In 1975, RPM magazine published a chart for top-performing singles in the easy listening/middle-of-the-road categories in Canada. The chart, entitled Pop Music Playlist, has undergone numerous name changes, becoming MOR Playlist in 1976, Adult Oriented Playlist in 1977, Contemporary Adult in 1981 and finally Adult Contemporary in 1984 until the magazine's final publication in November 2000. The first number-one in 1975 was "Cat's in the Cradle" by American singer-songwriter Harry Chapin, continuing from the 1974 charts, and the last was "Something Better to Do" by English-Australian singer Olivia Newton-John.
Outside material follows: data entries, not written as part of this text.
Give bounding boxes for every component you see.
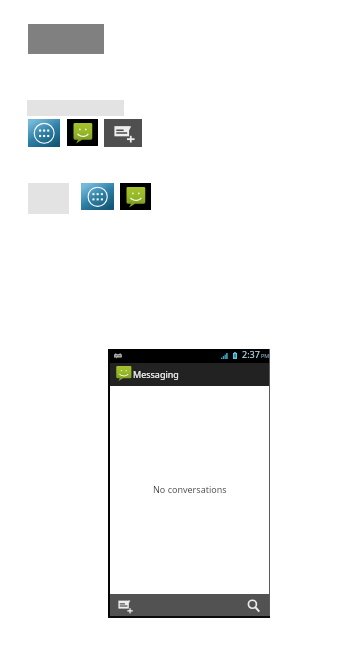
button[interactable]: New message [104,119,142,147]
button[interactable]: All apps [28,119,60,147]
staticText: PM [261,352,270,359]
staticText: No conversations [153,483,227,495]
button[interactable]: New message [111,595,138,617]
staticText: Messaging [133,368,179,380]
staticText: 2:37 [242,348,260,360]
button[interactable]: Messaging [67,119,98,146]
button[interactable]: Search [246,598,262,614]
button[interactable]: All apps [81,183,114,210]
button[interactable]: Messaging [120,183,151,210]
button[interactable]: Messaging [110,363,269,386]
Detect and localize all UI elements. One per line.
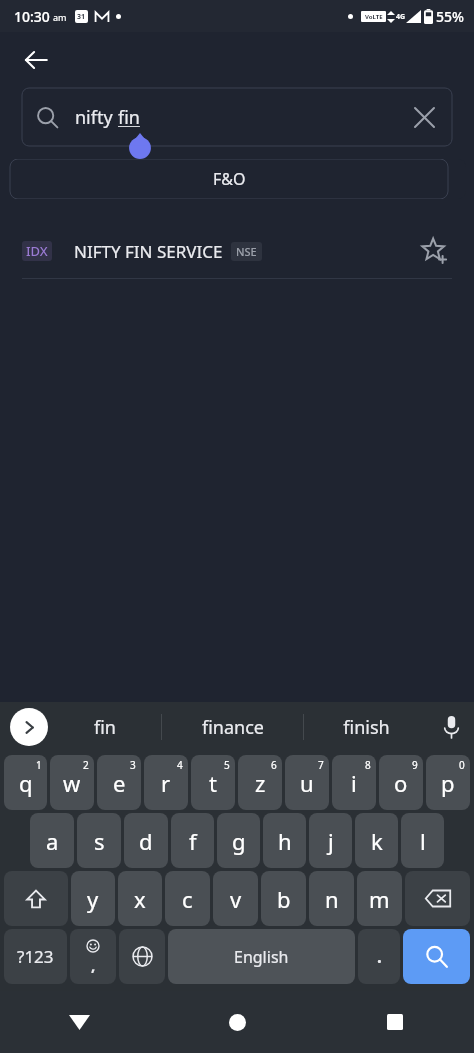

Ten acts have their first number-one in the chart in 1975: Barry Manilow, Jessi Colter, Frankie Valli (as solo from The Four Seasons), Van McCoy, Murray McLauchlan, Janis Ian, Hamilton, Joe Frank & Reynolds, Hagood Hardy and Art Garfunkel (as solo from Simon & Garfunkel). Five Canadian acts, Paul Anka, Gordon Lightfoot, Ken Tobias, Murray McLauchlan and Hagood Hardy had at least one number-one that year.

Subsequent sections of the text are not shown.